Buttato fuori dal cantiere di sempre, Slimane decide che non è ancora ora di arrendersi e prova a realizzare un sogno. Ma aprire un ‘attività non è facile, figurarsi per un immigrato. Nessuno lo dice mai apertamente, ma il razzismo strisciante nelle battute dei burocrati e della gente che conta arriva forte e chiaro. La stessa gente che verrà invitata nel barcone messo a nuovo, pronta a degustare gratis le meraviglie che la tradizione araba può offrire. Questo film non è un pamphlet sulle difficoltà degli immigrati a convivere in un paese diverso da quello di origine, è più uno scatto fotografico da reportage capace di ritrarre una verità di superficie in cui affiorano qui e là  verità  più profonde. Kechiche mette in bocca ai suoi personaggi dialoghi di vita semplice, quotidiana, quasi conversazioni da condominio. Si parla dei prezzi dei pannolini, si prende in giro uno dei generi di Slimane perchè non sa una parola di arabo, si grida al malocchio come responsabile di tutto ciò che succede o non succede. Si innescano meccanismi di pettegolezzi e invidie nelle due famiglie del nostro protagonista, che tiene sempre gli occhi bassi e un’espressione silente.
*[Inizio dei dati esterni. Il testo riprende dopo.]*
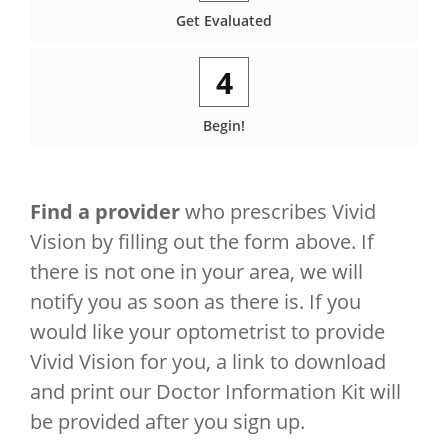
Get Evaluated
4
Begin!
Find a provider
who prescribes Vivid
Vision by filling out the form above. If
there is not one in your area, we will
notify you as soon as there is. If you
would like your optometrist to provide
Vivid Vision for you, a link to download
and print our Doctor Information Kit will
be provided after you sign up.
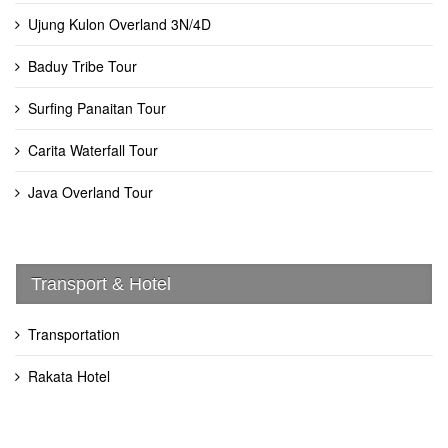
Ujung Kulon Overland 3N/4D
Baduy Tribe Tour
Surfing Panaitan Tour
Carita Waterfall Tour
Java Overland Tour
Transport & Hotel
Transportation
Rakata Hotel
Non sono eroi questi personaggi, né vittime né paladini. È gente comune. Kechiche riesce nella complicata impresa di tingere di universale le piccole storie di questi uomini, pur rimanendo strettamente ancorato al quotidiano e al suo lavorio. E lo fa anche e soprattutto attraverso i corpi. I visi sono sempre ripresi da vicino, in un rapporto epidermico coi soggetti. La prova più eclatante è nella danza finale in cui Rym si lancerà per distogliere l’attenzione degli invitati dall’assenza del cous cous (e che le è valso il premio a Venezia come miglior attrice emergente). Il corpo qui è ebbro di sensualità e insieme di fatica. I tremori, il ventre rotondo, le forme accentuate e quello sforzo negli occhi, lo stesso affanno del patrigno che rincorre i tre ragazzini che gli han preso il motorino. L’ultima parte del film è un crescendo di suspense e aspettativa, fino al finale sospeso, che fa rimanere a bocca asciutta tutti gli invitati, spettatori compresi. Solo il barbone oggetto di carità da parte della prima moglie di Slimane ha potuto deliziarsi col cous cous. Il destino ha davvero il senso dell’umorismo, e pure il regista.

Consigliato a chi ha voglia di qualcosa di diverso. 


TITOLO ORIGINALE: La graine et le mulet; REGIA: Abdel Kechiche; SCENEGGIATURA: Abdel Kechiche; FOTOGRAFIA: Lubomir Bakchev; MONTAGGIO: Ghalya Lacroix; PRODUZIONE: Francia; ANNO: 2007; DURATA: 151 min.